On va poser le cadre d'emblée. Je ne suis pas un habitant des "quartiers". Breton, j'ai eu une enfance heureuse, près de la mer dans un milieu petit bourgeois. J'ai longtemps cru au discours dominant : "les jeunes des quartiers, c'est des bons à rien, ils ne veulent rien faire". Et puis, la poursuite de mes études m'a fait découvrir quelques métropoles : Rennes, Reims et Paris.
De suite, on est frappé par ces grands ensembles qui jonchent la périphérie des villes. La première réaction est la stupéfaction.
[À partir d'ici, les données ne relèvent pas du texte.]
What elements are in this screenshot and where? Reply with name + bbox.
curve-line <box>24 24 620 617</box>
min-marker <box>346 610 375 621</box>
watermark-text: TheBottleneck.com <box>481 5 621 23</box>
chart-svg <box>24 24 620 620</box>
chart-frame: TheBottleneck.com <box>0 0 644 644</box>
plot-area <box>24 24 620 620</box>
Comment a-t-on pu construire un bâti aussi moche. Et puis, l'on finit par s'y rendre. Tous les grands ensembles ne se valent pas, mais globalement, combien de fois j'ai pu me demander "Comment c'est possible d'habiter là ? ce n'est pas une vie". Le manque d'espace aussi bien à l'intérieur des habitations et à l'extérieur est sidérant. Vient aussi le manque de verdure. Puis la fracture avec la ville, avec la bourgeoisie. Une fracture marquée, souvent, par "le périph". Les exemples ne manquent pas, mais les grands ensembles de Bron, la "banlieue" lyonnaise, n'ont pas grand choses à envier à une prison.
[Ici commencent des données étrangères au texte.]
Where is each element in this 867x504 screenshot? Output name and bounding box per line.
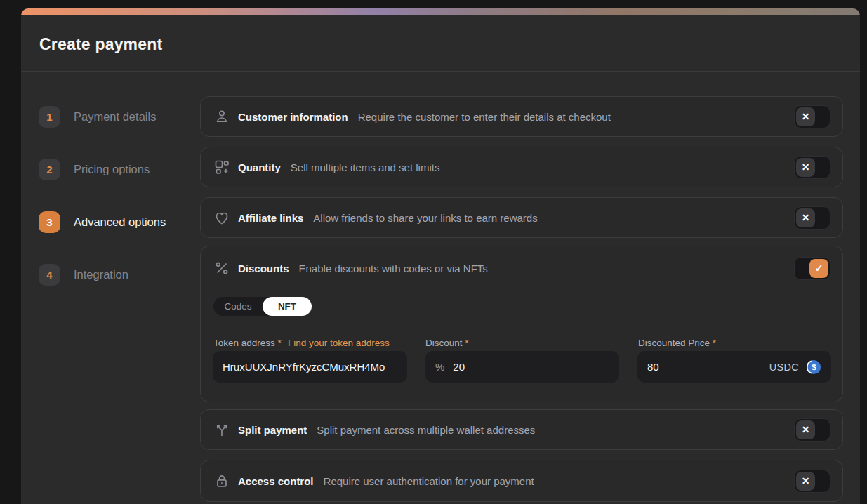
quantity-toggle[interactable]: ✕ [794,156,830,179]
token-address-label: Token address * [213,338,282,348]
toggle-knob: ✕ [796,107,815,126]
svg-text:$: $ [812,363,816,371]
step-number-badge: 4 [39,264,60,286]
step-label: Advanced options [74,215,166,229]
discounted-price-label: Discounted Price * [638,338,716,348]
option-title: Discounts [238,263,289,274]
percent-icon [213,260,230,277]
find-token-address-link[interactable]: Find your token address [288,338,390,348]
currency-label: USDC [769,362,799,373]
discounted-price-input-wrap: USDC $ [637,351,831,383]
step-payment-details[interactable]: 1 Payment details [39,106,156,128]
option-title: Access control [238,475,314,487]
affiliate-links-card: Affiliate links Allow friends to share y… [200,197,843,238]
customer-information-card: Customer information Require the custome… [200,96,843,137]
usdc-coin-icon: $ [806,359,821,375]
customer-information-toggle[interactable]: ✕ [794,105,830,128]
step-pricing-options[interactable]: 2 Pricing options [39,159,150,180]
x-icon: ✕ [802,476,810,486]
gradient-accent-bar [21,8,860,15]
toggle-knob: ✓ [809,259,828,278]
option-title: Affiliate links [238,212,303,224]
option-description: Require user authentication for your pay… [324,475,534,487]
discount-input-wrap: % [425,351,619,383]
split-payment-toggle[interactable]: ✕ [794,418,830,442]
quantity-icon [213,159,230,175]
tab-codes[interactable]: Codes [213,297,263,316]
discounts-card: Discounts Enable discounts with codes or… [200,246,843,402]
split-arrows-icon [213,421,230,438]
x-icon: ✕ [802,425,810,435]
step-label: Payment details [74,110,156,124]
discount-label: Discount * [425,338,469,348]
required-asterisk: * [278,338,282,348]
access-control-toggle[interactable]: ✕ [794,470,830,493]
step-integration[interactable]: 4 Integration [39,264,128,286]
discount-type-tabs: Codes NFT [213,297,312,316]
option-description: Split payment across multiple wallet add… [317,424,535,436]
toggle-knob: ✕ [796,208,815,227]
step-label: Pricing options [74,163,150,176]
lock-icon [213,472,230,489]
option-title: Split payment [238,424,307,436]
quantity-card: Quantity Sell multiple items and set lim… [200,147,843,187]
required-asterisk: * [465,338,468,348]
token-address-input-wrap [213,351,407,383]
step-advanced-options[interactable]: 3 Advanced options [39,211,166,233]
toggle-knob: ✕ [796,472,815,491]
access-control-card: Access control Require user authenticati… [200,460,843,502]
option-description: Allow friends to share your links to ear… [313,212,537,224]
create-payment-modal: Create payment 1 Payment details 2 Prici… [21,8,860,504]
page-title: Create payment [39,35,162,54]
option-description: Enable discounts with codes or via NFTs [299,263,488,274]
x-icon: ✕ [802,112,810,121]
affiliate-links-toggle[interactable]: ✕ [794,206,830,230]
option-description: Require the customer to enter their deta… [358,111,611,123]
check-icon: ✓ [815,263,823,273]
percent-prefix: % [435,361,444,373]
toggle-knob: ✕ [796,420,815,439]
x-icon: ✕ [802,162,810,172]
x-icon: ✕ [802,213,810,223]
option-title: Customer information [238,111,348,123]
heart-icon [213,209,230,226]
discounted-price-input[interactable] [647,361,732,373]
header-divider [21,71,860,72]
split-payment-card: Split payment Split payment across multi… [200,409,843,450]
tab-nft[interactable]: NFT [263,297,312,316]
option-description: Sell multiple items and set limits [291,161,440,173]
step-label: Integration [74,268,128,281]
discount-input[interactable] [453,361,609,373]
required-asterisk: * [713,338,716,348]
discounts-toggle[interactable]: ✓ [794,257,830,280]
step-number-badge: 1 [39,106,60,128]
option-title: Quantity [238,161,281,173]
token-address-input[interactable] [223,361,397,373]
user-icon [213,108,230,125]
step-number-badge: 3 [39,211,60,233]
step-number-badge: 2 [39,159,60,180]
toggle-knob: ✕ [796,158,815,177]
A cette fracture géographique, il y a évidemment la fracture sociale et économique largement entretenues par la République. Les moyens alloués par l'Etat dans ces espaces sont dramatiquement insuffisants. L'université Paris VIII, n'avait pas l'électricité par moment... Inutile de revenir sur l'impact sur la capacité à réussir ses études lorsque vous faites face à des enseignants démunis et souvent débutants qui eux mêmes prennent dans la gueule les manquements de la République. Résultats ? des démissions qui ne cessent d'augmenter, des burn out et des élèves sans profs. Il en manquait 4000 en septembre dernier. La majorité était en Ile de France. Fracture territoriale...
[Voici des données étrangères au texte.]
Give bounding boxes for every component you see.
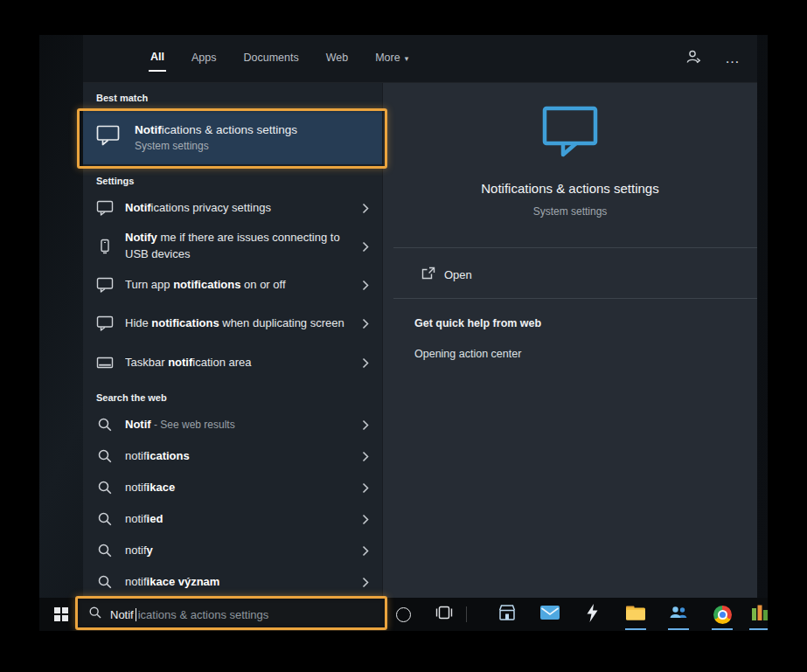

Bon, voilà, rapidement pour le "cadre". Enfin, il manque un élément fondamental qui explique pourquoi une partie de la population française, finalement, reste au mieux insensible au meurtre de Nahel voir, affirme, qu'après tout, "il l'avait bien mérité car c'était un voyou". A ce titre, le rôle des médias s'est avéré catastrophique voir carrément macabre. Il n'y avait rien d'autre à attendre de la bouillie quotidienne de CNEWS mais, une nouvelle fois, le service public, s'est lui aussi montré en dessous de tout. L'émission C dans l'air, à la ligne éditoriale de l'extrême centre bien assumée maintenant, condamnait mollement cet assassinat en la présence de Jérôme Fourquet. Idem du côté de Public Sénat, dans l'émission "Sens public" qui aurait du être renommé "sens interdit" pour les représentants des banlieues. Pas un ! Pas un seul habitant de ces quartiers ne fut invité pour parler des émeutes. Une nouvelle fois, ce sont des avocats, juristes et politique, qui ont récité leur requiem préféré : "La police n'est pas violente, ce sont des individus isolés et les policiers souffrent". Cette faculté à excuser l'ordre à travers l'espace médiatique est redoutablement efficace auprès de "la vieille génération" mais aussi auprès des plus jeunes.
Bien entendu, les réseaux sociaux ont aussi un impact. Sans eux, on n'aurait sans doute jamais su ce qui se serait passé à Nanterre. Mais il ne faut pas surestimer leur rôle non plus. La voix des médias porte toujours. Symbole de cela, la cagnotte portée par le raciste et xénophobe Jean Messiha qui a atteint 400 000 euros pour soutenir la famille du policier qui a assassiné Nahel. Alors que la cagnotte pour soutenir la famille de ce dernier était 6 fois moins importante (66 000 euros). Nous sommes donc dans un moment qui est extrêmement grave, non pas parce que des boutiques sont cassées et pillées et des symboles de la République incendiés mais parce que tuer quelqu'un pour son origine et son passé est en train de devenir normal. L'institution Police est malade. Malade de sa violence qui tue de plus en plus. Malade car par le biais ses ses 2 principaux syndicats, qui appelaient a... encore plus de violences en employant des termes ouvertement racistes : "Sauvages", "nuisibles" et à la guerre civile.
Bref, s'il y a bien un ensauvagement, il est clairement du côté de cette institution à bout de souffle, gangrénée par un racisme de plus en plus important. Une institution dépassée, qui appelle à l'Etat de droit tout en voulant utiliser des moyens d'actions d'une milice. La Police n'est plus à une approximation près. Nous, citoyens, en revanche n'en pouvons plus.